1. Introduction
Currently, with the development of high-efficiency video codecs (HEVC), video traffic is used more often, accounting for approximately 80% of the total network traffic [
1]. Therefore, symmetric key encryption methods have been developed for the information security of video streams [
2], and digital rights management (DRM) methods that transmit keys using encryption protocols with asymmetric keys are mainstream today [
3]. The world wide web consortium (W3C) recommends that the stream be transmitted by encrypting the video stream through a combination of asymmetric key and symmetric key encryption in HTML5. These protocols are easy to apply to video encoders designed without encryption; therefore, it is spotlighted as a technique that implements DRM for content-streaming platforms. However, there are some problems with this technique of encrypting the entire stream. First, the encryption computational cost was high, meaning that it is difficult to miniaturize the device for use by IP cameras, drones, and IoT devices, and power consumption increases, which in turn makes mobile implementation difficult. Second, encryption is easily tracked by traffic eavesdropping techniques [
4]. Cryptography provides nearly perfect mathematical confidentiality, but the high entropy of the byte stream makes it easy to expose in statistical analysis. Since the scope of data encryption is focused on stream datas, it is difficult to hide the sender and receiver on the network. Therefore, it is necessary to secure information by deceiving methods that prevent other people from inferring the contents through a wide range of network scan. Therefore, our motivation came from the need for secret video to prevent others from inferring the importance of the data, while undetected encryption.
Deception methods play an important role, especially within small networks, such as wireless LAN. This is because in a small network, it is easy to analyze the data of all the hosts to which they belong through the router to physically find the location of the monitoring assets hidden within a short distance. Given that the eavesdropping method through LAN sniffing uses the entropy analysis of the stream, it is possible to monitor all the huge traffic passing through the router [
5]. In a military environment, these security risks can endanger sensitive monitoring assets on the network. For example, in the case of a small IP camera-based monitoring device that is cloaked secretly in a military scenario, the existence and intent of the monitoring device is clear even if only the presence or absence of a large number of encrypted streams on the network is known. If the physical location of these devices is revealed, hijacking of the other device can generate malicious and false information, which can lead to information disruption due to hijacked monitoring assets. The need for deceptive tactics is increasing owing to these conventional security methods.

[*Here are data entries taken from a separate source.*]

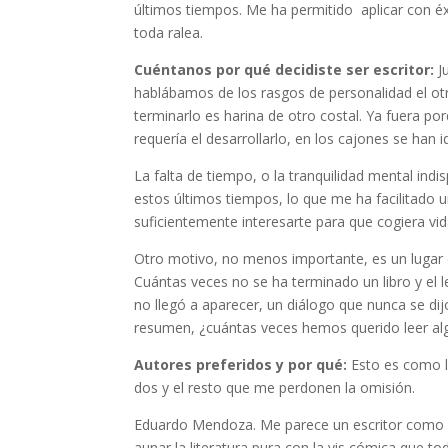
últimos tiempos. Me ha permitido aplicar con éx
toda ralea.
Cuéntanos por qué decidiste ser escritor:
J
hablábamos de los rasgos de personalidad el otro 
terminarlo es harina de otro costal. Ya fuera po
requería el desarrollarlo, en los cajones se han 
La falta de tiempo, o la tranquilidad mental ind
estos últimos tiempos, lo que me ha facilitado u
suficientemente interesarte para que cogiera vida 
Otro motivo, no menos importante, es un lugar 
Cuántas veces no se ha terminado un libro y el l
no llegó a aparecer, un diálogo que nunca se di
resumen, ¿cuántas veces hemos querido leer alg
Autores preferidos y por qué:
Esto es como l
dos y el resto que me perdonen la omisión.
Eduardo Mendoza. Me parece un escritor como la
aunar la literatura pura con la vis cómica que to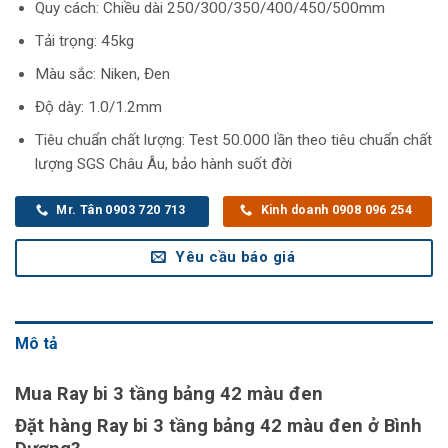
Quy cách: Chiều dài 250/300/350/400/450/500mm
Tải trọng: 45kg
Màu sắc: Niken, Đen
Độ dày: 1.0/1.2mm
Tiêu chuẩn chất lượng: Test 50.000 lần theo tiêu chuẩn chất
lượng SGS Châu Âu, bảo hành suốt đời
Mr. Tân 0903 720 713
Kinh doanh 0908 096 254
Yêu cầu báo giá
Mô tả
Mua Ray bi 3 tầng bảng 42 màu đen
Đặt hàng Ray bi 3 tầng bảng 42 màu đen ở Bình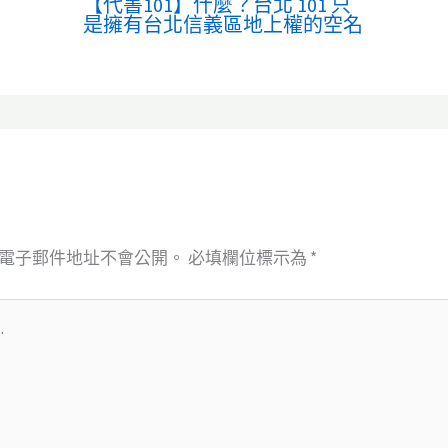
【代書101】什麼？台北 101 只
是擁有台北信義區地上權的空名
電子郵件地址不會公開。
必填欄位標示為
*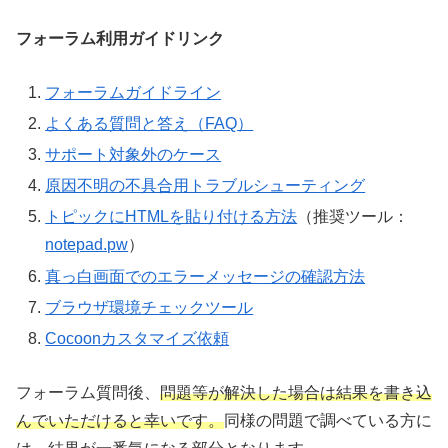
フォーラム利用ガイドリンク
フォーラムガイドライン
よくある質問と答え（FAQ）
サポート対象外のケース
原因不明の不具合用トラブルシューティング
トピックにHTMLを貼り付ける方法
（推奨ツール：
notepad.pw
）
真っ白画面でのエラーメッセージの確認方法
ブラウザ環境チェックツール
Cocoonカスタマイズ依頼
フォーラム質問後、
問題等が解決した場合は結果を書き込
んでいただけると幸いです。
同様の問題で調べている方に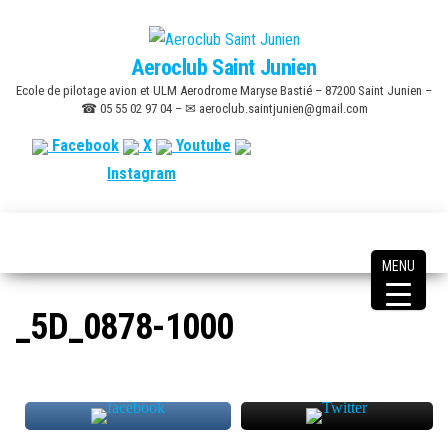
Skip
to
Aeroclub Saint Junien
the
Ecole de pilotage avion et ULM Aerodrome Maryse Bastié – 87200 Saint Junien –
content
☎ 05 55 02 97 04 – ✉ aeroclub.saintjunien@gmail.com
Facebook
X
Youtube
Instagram
MENU
_5D_0878-1000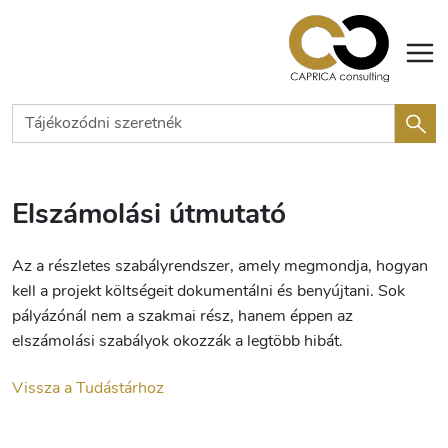
Elszámolási útmutató
Az a részletes szabályrendszer, amely megmondja, hogyan
kell a projekt költségeit dokumentálni és benyújtani. Sok
pályázónál nem a szakmai rész, hanem éppen az
elszámolási szabályok okozzák a legtöbb hibát.
Vissza a Tudástárhoz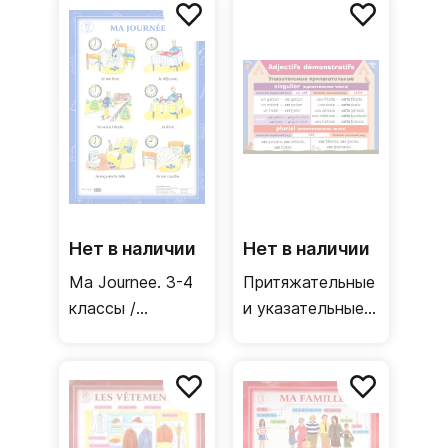
Согласование
(французский
времен в
язык)
прошедшем
времени /
Двусторонний
плакат
(французский
язык)
Нет в наличии
Нет в наличии
Ma Journee. 3-4
Притяжательные
классы /
и указательные
Односторонний
прилагательные
плакат
/ Двусторонний
(французский
плакат
язык)
(французский
язык)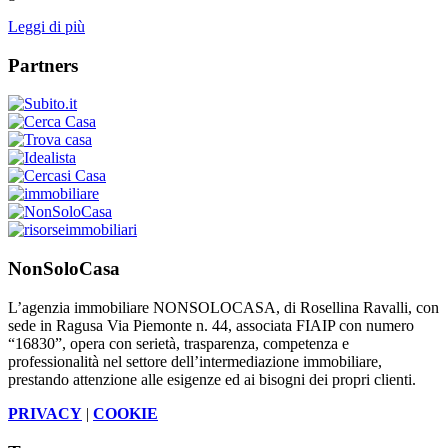
Leggi di più
Partners
NonSoloCasa
L’agenzia immobiliare NONSOLOCASA, di Rosellina Ravalli, con
sede in Ragusa Via Piemonte n. 44, associata FIAIP con numero
“16830”, opera con serietà, trasparenza, competenza e
professionalità nel settore dell’intermediazione immobiliare,
prestando attenzione alle esigenze ed ai bisogni dei propri clienti.
PRIVACY
|
COOKIE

In summary, deception tactics are security techniques needed to protect themselves in a way that prevents an attacker from noticing information or presence. Today’s video stream encryption methods have made significant progress; however, when sending an encrypted stream, the eavesdropping technique makes it easy to expose the device’s presence. As with encryption, the strategy of not exposing the encrypted stream to the other is increasing; therefore, the requirements for the video security method satisfying this method are as follows:
Stealth: The sender must use an unsuspecting method that can avoid entropy scanning to protect the physical monitoring device during the transmission process.
Confidentiality: Even if a third party acquires a stream, it should not be able to decrypt hidden images and messages.
Computational complexity: The encryption process must be sufficiently low for application to a small monitoring device.
In this paper, our proposed method for compressed video streams satisfies all of the above conditions as follows: First, our algorithm does not use cryptographic encryption methods to satisfy stealthy and can avoid entropy scans. The method also uses deceptive cover video to be shown instead of secret video. Second, to achieve confidentiality, we analyze the header structure of video standard codecs to create a stream that is only accessed at promised devices without changing the encoder through header rules. Through this, the cover video is displayed to an unpromised device that does not know the rules of decoding a secret video.
The contribution of our research is as follows: First, we propose a new deceptive security method with the cover video that our new framework is universally applicable to five codecs. Second, the secret message space is flexible and large that the video stream can be capable. Third, since there is no hardware encoder design that can be applied as a microcircuit for small monitoring surveillance. The remainder of this paper is organized as follows.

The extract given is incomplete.